I would like to iterate over all lists of length n whose elements sum to 2. How can you do this efficiently? Here is a very inefficient method for n = 10. Ultimately I would like to do this for `n > 25'.
n = 10
for L in itertools.product([-1,1], repeat = n):
if (sum(L) == 2):
print L #Do something with L
you only can have a solution of 2 if you have 2 more +1 than -1 so for n==24
a_solution = [-1,]*11 + [1,]*13
now you can just use itertools.permutations to get every permutation of this
for L in itertools.permutations(a_solution): print L
it would probably be faster to use itertools.combinations to eliminate duplicates
for indices in itertools.combinations(range(24),11):
a = numpy.ones(24)
a[list(indices)] = -1
print a
note for you to get 2 the list must be an even length
One way is to stop your product recursion whenever the remaining elements can't make up the target sum.

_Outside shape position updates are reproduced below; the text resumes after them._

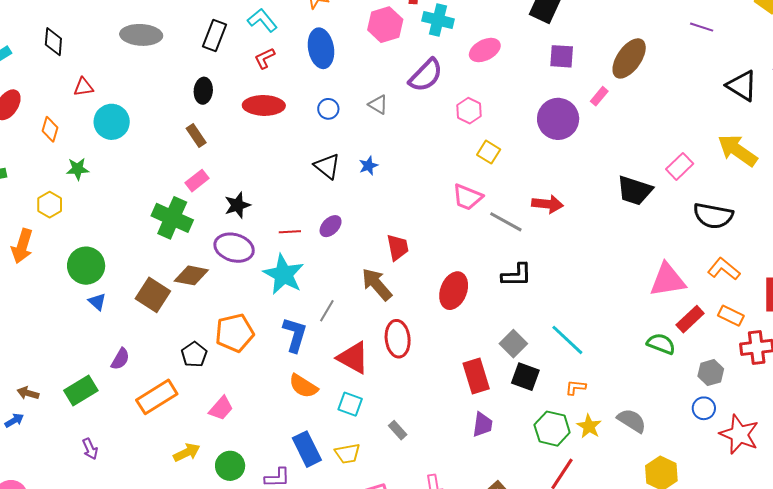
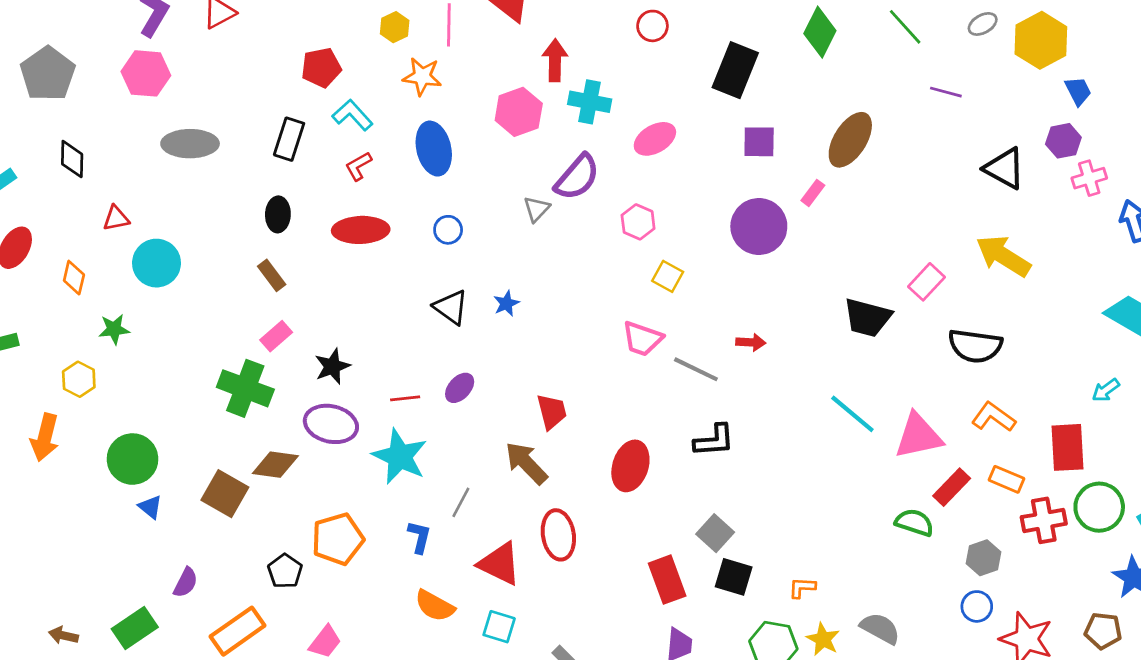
gray triangle: (378, 105) -> (537, 209), moved, turned 45
red arrow: (547, 204) -> (751, 342), size x0.7
blue L-shape: (295, 335) -> (419, 537), size x0.7
cyan line: (567, 340) -> (852, 414), moved

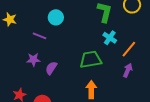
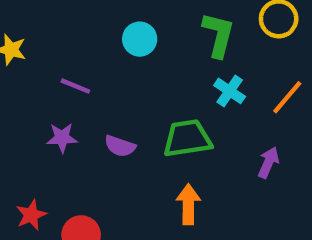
cyan circle: (56, 17) -> (140, 39), moved
orange line: (129, 49) -> (287, 97), moved
purple semicircle: (51, 68) -> (120, 146), moved, turned -104

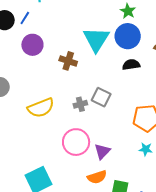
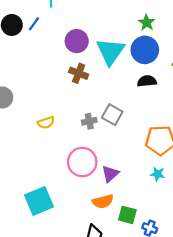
purple circle: (32, 45) -> (77, 41), moved
yellow semicircle: (41, 108) -> (46, 123), size x0.6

Specifically, this method would take your itertools.product(...,repeat) apart into a recursive generator, which updates the target sum based on the value of the current list element, and checks to see if the resulting target is achievable before recursing further:
def generate_lists(target, n):
if(n <= 0):
yield []
return
if(target > n or target < -n):
return
for element in [-1,1]:
for list in generate_lists(target-element, n-1):
yield list+[element]